Part of the reason I walk is to maximize happenstance, and on this trip that paid off in spades, because I found the city of Satsumasendai in Kyushu.

Walking means you can’t fast forward through anything, including the dull middle sections, and on paper that’s what Satsumasendai appears to be. Another bland industrial town between long tunnels on the Fukuoka to Kagoshima Shinkansen, this one spread out in a flood plain near the mouth of the Sendai River.

It reminded me of hundreds of Japanese towns I’ve passed through as I walked into it: an initial band of small rice fields and detached homes, followed by boxy malls along a busy roadway, and then a downtown with pedestrian malls, apartment buildings, and a few flat, shadeless parks. Then all that repeated backwards as you exit. It was only notable for a distinct sour smell, which I knew from my childhood meant it had to have a paper plant in it.

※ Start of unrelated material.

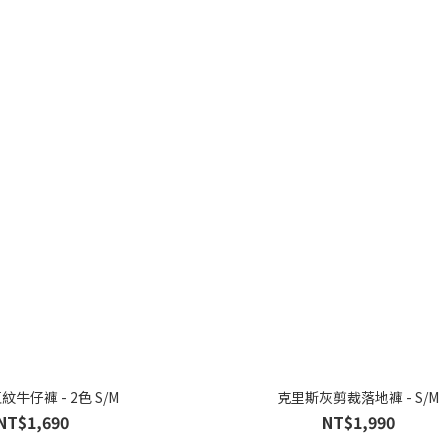
牛仔褲 - 2色 S/M
克里斯灰剪裁落地褲 - S/M
NT$1,690
NT$1,990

This town immediately felt different to me, though, not in any obvious way. It had a charm that I couldn’t, and still can’t, exactly pin down or explain. I was smitten by Satsumasendai from the second I walked into it, a fascination that kept growing for the twenty hours I was in it, so much so that when I left to spend four days in the bigger and fancier Kagoshima I cut that trip short to return for two more days in Satsumasendai.

I liked everything about my time in Satsumasendai.

I liked the small sushi restaurant in the bottom floor of a home, with the waitress wife, sushi-chef husband, and grandfather who must have been close to a hundred, who between doing odd jobs (sweeping the floor, caring for plants, clearing tables) kept a steady stream of commentary on whatever was playing on the TV. That included that evening a report of the prior day’s meeting between Trump and their prime minister, Sanae Takaichi, a meeting where Trump made a joke about Pearl Harbor, which had brought a great deal of scolding on U.S. social media about being offensive, but here brought a round of exaggerated thumbs ups directed at me from both the grandfather and a drunk customer in the corner, who shouted, “I love Trump. He’s strong. America good. You love Trump?”